With 40 million people living with HIV in low-income countries and an estimated 6 million people in these countries currently requiring life-sustaining HAART, the World Health Organization (WHO) and UNAIDS has issued the 3 by 5 Initiative, an effort to get 3 million people in resource-limited countries on antiretroviral therapy by the end of 2005. WHO offers technical recommendations to achieve this goal in their recently revised guidelines for scaling up antiretroviral therapy in resource-limited settings. Citing the urgency of providing therapy on a wide scale and the financial and technological constraints to drastically upgrading laboratory facilities, the Monitoring section of these guidelines stipulates that CD4 count testing is desirable but not essential for antiretroviral use in resource-limited settings. Where CD4 count testing is not available or too expensive for routine use, WHO recommends the use of total lymphocyte count (TLC) to monitor the immune response to HAART. TLC is an inexpensive and widely available laboratory parameter. TLC is easily obtained from the routine complete blood count (CBC) with differential by multiplying percentage lymphocytes by leukocyte count. In southern India, for example, the cost of a single TLC from a CBC is <$1 (US) whereas a single CD4 count by flow cytometry is approximately $30 (US). In India, where the average annual income is <$350 and annual per capita spending on health by the government is $133, the cumulative cost of monitoring HAART becomes a significant financial challenge. When computing cost on a annual basis, quarterly monitoring with TLC amounts to only $4 per year while that of CD4 count testing is $120 per year.

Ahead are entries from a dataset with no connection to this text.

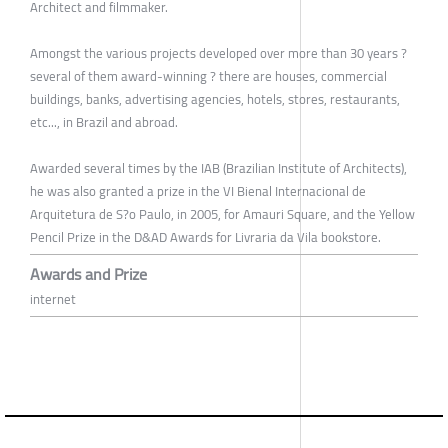
Architect and filmmaker.
Amongst the various projects developed over more than 30 years ?
several of them award-winning ? there are houses, commercial
buildings, banks, advertising agencies, hotels, stores, restaurants,
etc..., in Brazil and abroad.
Awarded several times by the IAB (Brazilian Institute of Architects),
he was also granted a prize in the VI Bienal Internacional de
Arquitetura de S?o Paulo, in 2005, for Amauri Square, and the Yellow
Pencil Prize in the D&AD Awards for Livraria da Vila bookstore.
Awards and Prize
internet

According to UNAIDS, even with the dramatic price reductions on HAART regimens to $300-$400 (US) per year, administration of antiretroviral therapy will remain unaffordable for many resource-limited countries. The extent of funding required for the wide range of activities that make up anti-retroviral therapy programs in addition to monitoring of therapy, including drug procurement, drug distribution, clinical management of complications, monitoring of therapy, assessment and support of drug adherence, necessitates cost-effective solutions where appropriate and achievable. In light of its low cost and widespread availability, TLC has already been a useful tool in low-income countries for predicting im-munosuppression and triggering opportunistic infection prophylaxis. Recent studies have also demonstrated that TLC alone and in combination with hemoglobin may be useful in determining when to initiate antiretroviral therapy. However, there are fewer studies examining the change of TLC in patients on antiretroviral therapy.
The purpose of this paper is to assess the capability and clinical utility of TLC change to serve as a surrogate marker for CD4 count change in monitoring patients on HAART, which has important implications for resource-limited settings. TLC and CD4 count changes-as opposed to cross-sectional values-are used because the standard quantification of immunologic response to therapy is change in CD4 count.